Brazilian farmers are concerned that the financial and political chaos will delay important new legislation concerning pesticides, new crop varieties, the reduction of rural taxes, guaranteed minimum grain prices, and the farm loans programme for next season. Thus the Real is still devalued and the downward pressure on soya prices is still in place.

Soya bean meal is about $305/short ton, the lowest price since October last year. GM Soya is about £290/t delivered to the mill, Non-GM is about £425/t delivered to the mill. About 96% of all Brazilian soya is GM, and the last bastion of NonGM is the state of Mato Grosso where about 10-15% of the soya is NonGM and where farmers are paid a premium of about $64/t towards the cost of segregation. In the apolitical world, the US is expected to produce 116mt soya this year, Brazil a record 111mt (15mt more than last year), Argentina 57mt, China 13mt, India 12mt, Paraguay 9mt, and Canada 8mt. China will produce about 1mt more soya this year than last, due to 400,000 more hectares being planted as a result of China trying to reduce its maize stockpile, by persuading its farmers to plant soya instead of maize. [Bang goes my attempt to leave politics out of this paragraph].

Overall, the USDA calculates global soya production at 345mt.
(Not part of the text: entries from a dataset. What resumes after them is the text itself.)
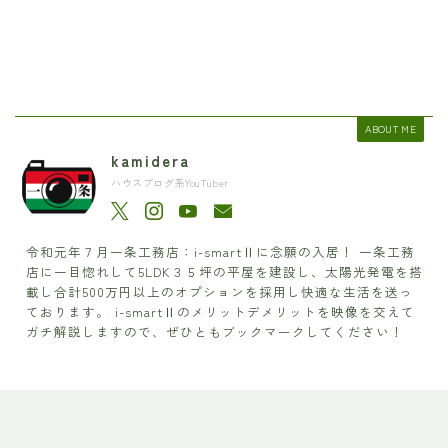
ABOUT ME
kamidera
ハウスブログ系YouTuber
令和元年７月一条工務店：i-smartⅡに念願の入居！ 一条工務
店に一目惚れして5LDK３５坪の平屋を建設し、太陽光発電を搭
載し合計500万円以上のオプションを採用し快適な生活を送っ
ております。 i-smartⅡのメリットデメリットを映像を交えて
ガチ解説しますので、ぜひともブックマークしてください！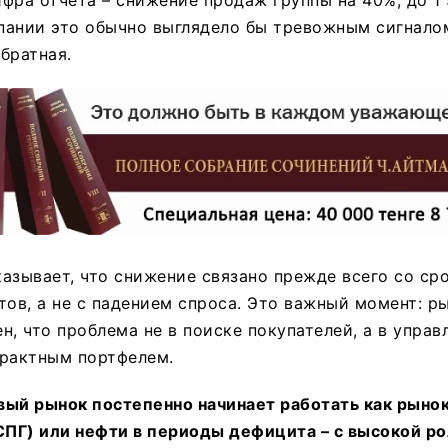
ании это обычно выглядело бы тревожным сигналом
братная.
азывает, что снижение связано прежде всего со ср
тов, а не с падением спроса. Это важный момент: р
н, что проблема не в поиске покупателей, а в управ
трактным портфелем.
вый рынок постепенно начинает работать как рыно
СПГ) или нефти в периоды дефицита – с высокой р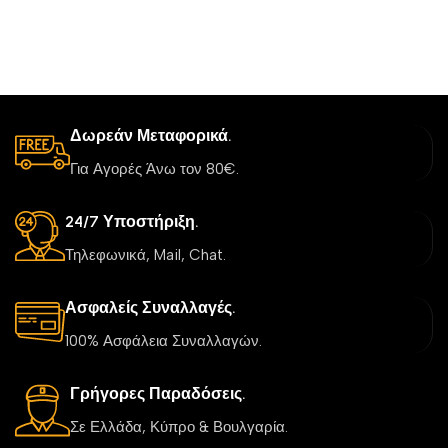
Δωρεάν Μεταφορικά.
Για Αγορές Άνω τον 80€.
24/7 Υποστήριξη.
Τηλεφωνικά, Mail, Chat.
Ασφαλείς Συναλλαγές.
100% Ασφάλεια Συναλλαγών.
Γρήγορες Παραδόσεις.
Σε Ελλάδα, Κύπρο & Βουλγαρία.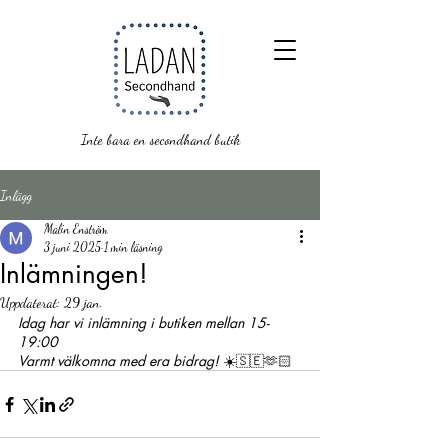
Inte bara en secondhand butik
Inlägg
Malin Enström
3 juni 2025
1 min läsning
Inlämningen!
Uppdaterat:
29 jan.
Idag har vi inlämning i butiken mellan 15-
19:00
Varmt välkomna med era bidrag! 
☀️🇸🇪🫶🏻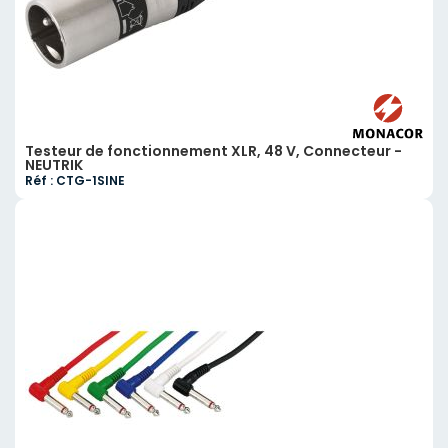
Testeur de fonctionnement XLR, 48 V, Connecteur -
NEUTRIK
Réf : CTG-1SINE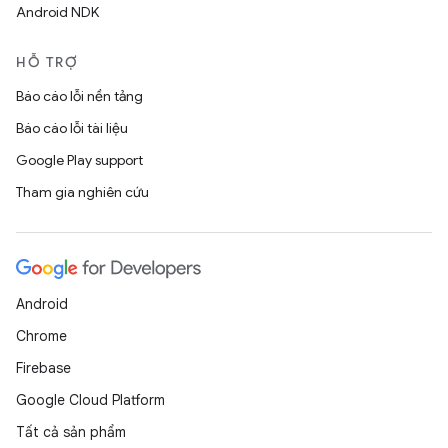
Android NDK
HỖ TRỢ
Báo cáo lỗi nền tảng
Báo cáo lỗi tài liệu
Google Play support
Tham gia nghiên cứu
Android
Chrome
Firebase
Google Cloud Platform
Tất cả sản phẩm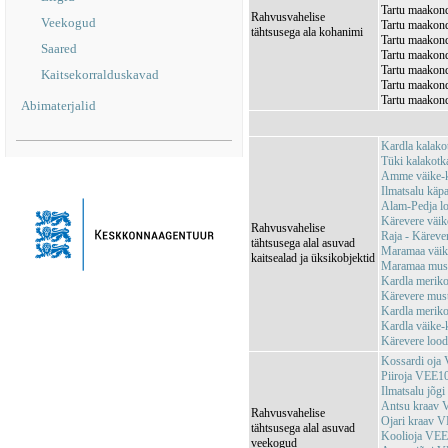
Tartu maakond
Rahvusvahelise
Veekogud
Tartu maakond
tähtsusega ala kohanimi
Tartu maakond
Saared
Tartu maakond
Tartu maakond
Kaitsekorralduskavad
Tartu maakond
Tartu maakond
Abimaterjalid
Kardla kalak
Tüki kalakot
Amme väike-k
Ilmatsalu käp
Alam-Pedja l
Kärevere väi
Rahvusvahelise
Raja - Kärev
tähtsusega alal asuvad
Maramaa väik
kaitsealad ja üksikobjektid
Maramaa must
Kardla merik
Kärevere mus
Kardla merik
Kardla väike
Kärevere loo
Kossardi oja
Piiroja VEE1
Ilmatsalu jõ
Antsu kraav
Rahvusvahelise
Ojari kraav 
tähtsusega alal asuvad
Koolioja VE
veekogud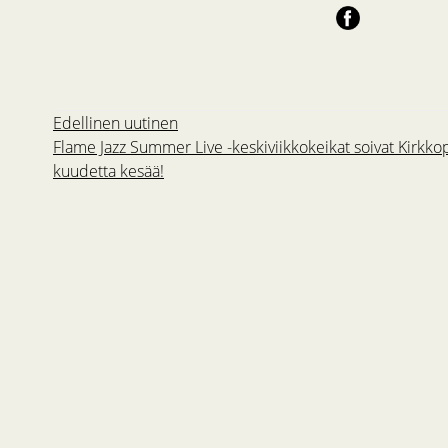
Edellinen uutinen
Flame Jazz Summer Live -keskiviikkokeikat soivat Kirkkop
kuudetta kesää!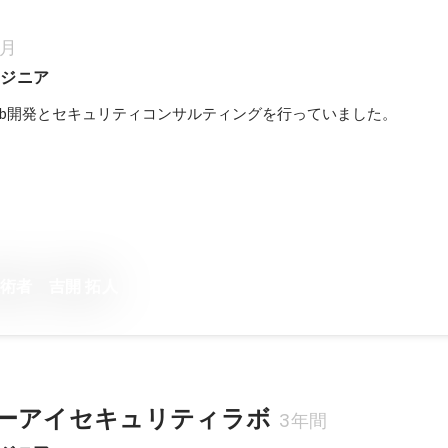
ヶ月
ンジニア
eb開発とセキュリティコンサルティングを行っていました。
術者 吉開 拓人
ーアイセキュリティラボ
3年間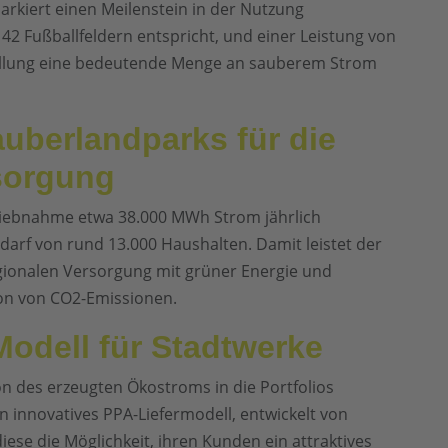
arkiert einen Meilenstein in der Nutzung
 42 Fußballfeldern entspricht, und einer Leistung von
tellung eine bedeutende Menge an sauberem Strom
uberlandparks für die
sorgung
riebnahme etwa 38.000 MWh Strom jährlich
darf von rund 13.000 Haushalten. Damit leistet der
egionalen Versorgung mit grüner Energie und
ion von CO2-Emissionen.
Modell für Stadtwerke
on des erzeugten Ökostroms in die Portfolios
n innovatives PPA-Liefermodell, entwickelt von
se die Möglichkeit, ihren Kunden ein attraktives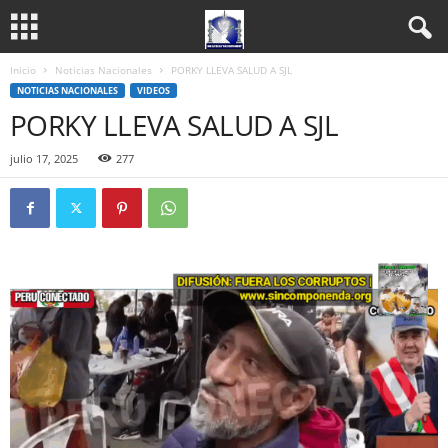
Inicio
Noticias Nacionales
PORKY LLEVA SALUD A SJL
NOTICIAS NACIONALES
VIDEOS
PORKY LLEVA SALUD A SJL
julio 17, 2025
277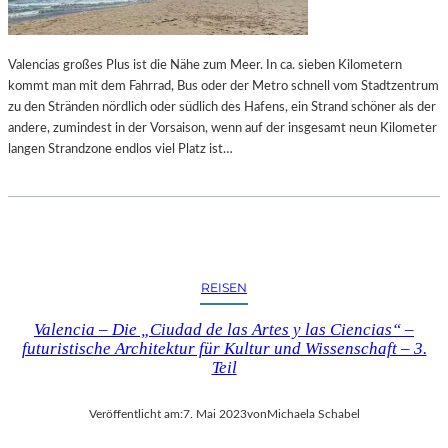
Valencias großes Plus ist die Nähe zum Meer. In ca. sieben Kilometern
kommt man mit dem Fahrrad, Bus oder der Metro schnell vom Stadtzentrum
zu den Stränden nördlich oder südlich des Hafens, ein Strand schöner als der
andere, zumindest in der Vorsaison, wenn auf der insgesamt neun Kilometer
langen Strandzone endlos viel Platz ist…
REISEN
Valencia – Die „Ciudad de las Artes y las Ciencias“ –
futuristische Architektur für Kultur und Wissenschaft – 3.
Teil
Veröffentlicht am:
7. Mai 2023
von
Michaela Schabel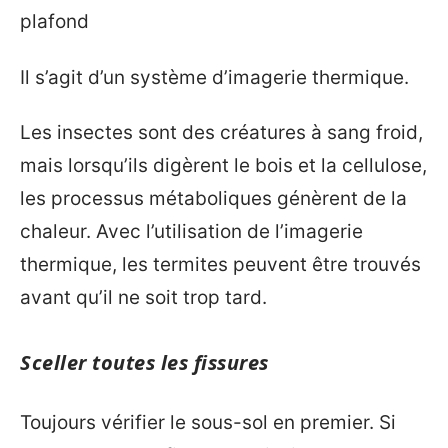
plafond
Il s’agit d’un système d’imagerie thermique.
Les insectes sont des créatures à sang froid,
mais lorsqu’ils digèrent le bois et la cellulose,
les processus métaboliques génèrent de la
chaleur. Avec l’utilisation de l’imagerie
thermique, les termites peuvent être trouvés
avant qu’il ne soit trop tard.
Sceller toutes les fissures
Toujours vérifier le sous-sol en premier. Si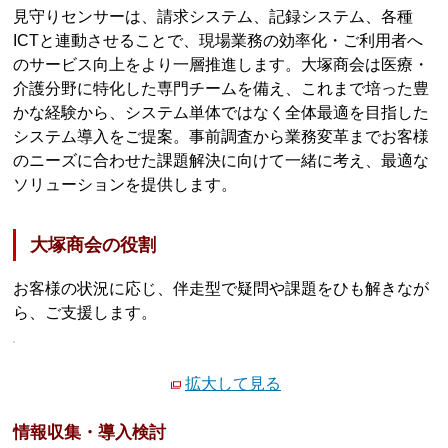
見守りセンサーは、請求システム、記録システム、各種
ICTと連動させることで、現場業務の効率化・ご利用者へ
のサービス向上をより一層推進します。大塚商会は医療・
介護分野に特化した専門チームを備え、これまで培った豊
かな経験から、システム単体ではなく全体最適を目指した
システム導入をご提案。事前調査から業務変革までお客様
のニーズに合わせた課題解決に向けて一緒に考え、最適な
ソリューションを提供します。
大塚商会の役割
お客様の状況に応じ、伴走型で疑問や課題をひも解きなが
ら、ご支援します。
拡大して見る
情報収集・導入検討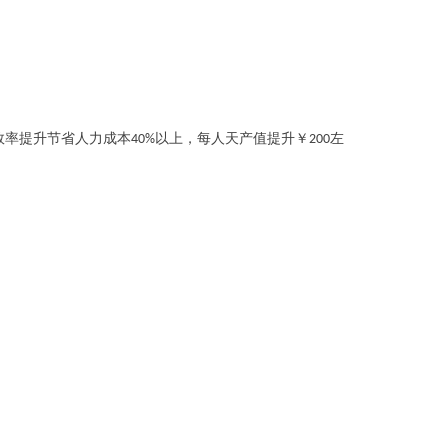
效率提升节省人力成本
以上，每人天产值提升￥
左
40%
200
Soya usage and exports are expected to increase, and the USDA is also forecasting a smaller harvest next year, so the apparently large crop is not expected to weigh on prices. Global exports are expected to hit 150mt (5mt more than last year), with growing imports from China, Egypt, Vietnam, and the EU.

Moodys downgraded China investor ratings by one level to A1, the first downgrade in more than 25 years; this will increase the interest rates at which China borrows money. China’s debt as a % of GDP is about 260%, whilst for comparative purposes Japan is 235%, Greece is 180%, UK 92%, Germany 69% and Saudi Arabia is 31%.


This is the 1908 London Tube map – the Spaghetti line? Harry Beck (1902-1974) was an engineering draftsman who had the idea of creating the present form of the London Tube map, drawn like an electric circuit diagram unconstrained by geography.

The un-commissioned map was met with scepticism and turned down in 1931, but after presenting it for a second time the authorities reluctantly trialled it as a pamphlet in 1933.

Demand for the new map outstripped supply, and as a concept, has been used ever since.